In an article in Ha’aretz on 24 November entitled “A Palestinian peace plan Israelis can live with” Burston enthusiastically endorses Hanania’s proposals.
“What Hanania is proposing is a two state solution that addresses not only quantifiable issues, but underlying emotional grievances, and the anguish in the histories of both sides. Cynics, and, in particular, the extremists among them, will reject it out of hand as simplistic and artificially balanced. But if peace is ever to be made in the Holy Land, it will be made despite extremists and not by them.

As in every potentially workable peace proposal, Hanania’s plan has something in it to upset and disappoint everyone. But its underlying principle of compromise based on mutual respect and compassion, its openness to the needs and wounds of two victimized peoples, and its suggestion that grassroots sentiment for peace can succeed where leaders have so consistently failed, are surely as worthy of serious consideration, as anything currently on the table. “
Israel as the Jewish National Home and existing Jewish settlements in the West Bank are no longer regarded as obstacles to peace under Hanania’s proposals but are recognized now as the eventual outcomes of peace negotiations between Israel and the Palestinian Authority.

One swallow doesn’t make a summer. However the attractiveness of Hanania’s plan has already been endorsed on a number of web sites in the 14 days since it first saw the light of day.

The real test will come when official responses to Hanania’s proposed plan as the basis for future negotiations are sought from the main parties trying to resolve the current impasse in negotiations - Israel, the Arab League, the Palestinian Authority, America, Russia and the European Union.

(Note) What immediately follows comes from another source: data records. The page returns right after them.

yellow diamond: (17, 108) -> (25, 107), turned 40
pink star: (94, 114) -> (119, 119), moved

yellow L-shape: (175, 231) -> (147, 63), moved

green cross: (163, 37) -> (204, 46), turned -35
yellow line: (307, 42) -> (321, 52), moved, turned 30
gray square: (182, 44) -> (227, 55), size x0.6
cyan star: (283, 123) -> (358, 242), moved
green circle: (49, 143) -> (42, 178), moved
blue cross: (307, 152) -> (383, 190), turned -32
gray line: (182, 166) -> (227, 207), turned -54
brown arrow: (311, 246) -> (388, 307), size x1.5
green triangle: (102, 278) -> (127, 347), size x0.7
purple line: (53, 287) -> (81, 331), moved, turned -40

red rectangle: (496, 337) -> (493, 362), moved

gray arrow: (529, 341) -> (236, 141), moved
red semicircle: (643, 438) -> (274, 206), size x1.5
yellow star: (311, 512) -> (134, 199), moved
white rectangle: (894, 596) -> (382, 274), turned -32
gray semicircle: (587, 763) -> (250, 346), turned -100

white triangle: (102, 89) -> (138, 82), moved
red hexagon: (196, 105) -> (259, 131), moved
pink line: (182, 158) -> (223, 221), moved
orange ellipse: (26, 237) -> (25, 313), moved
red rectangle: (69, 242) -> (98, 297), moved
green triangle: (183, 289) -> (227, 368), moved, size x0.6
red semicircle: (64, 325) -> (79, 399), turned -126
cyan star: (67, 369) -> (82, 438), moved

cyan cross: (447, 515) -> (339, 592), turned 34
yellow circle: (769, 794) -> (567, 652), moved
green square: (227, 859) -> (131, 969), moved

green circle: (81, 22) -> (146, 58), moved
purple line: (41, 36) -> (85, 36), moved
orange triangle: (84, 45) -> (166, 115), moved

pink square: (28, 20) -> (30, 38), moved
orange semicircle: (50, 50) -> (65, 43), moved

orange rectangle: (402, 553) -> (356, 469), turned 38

The people best able to approach those decision makers for comment are journalists - especially those of the calibre of Hanania and Burston.

In collaboration they already constitute a lobby of great influence. It is not always numbers that count but rather the quality of the people involved who are in a position to get proposals aired and discussed in public and not relegated to the backburner.

The responses when they come will be crucial in deciding whether an immovable roadblock will threaten the end of what has been the most innovative two state solution yet raised.

Somehow I don’t see journalists of the calibre of Hanania and Burston giving in very easily without a long and hard struggle to finally get Israel and the Palestinian Authority to sit down and negotiate within the parameters of Hanania’s proposals.

Sit back, enjoy the ride and watch this space for further developments.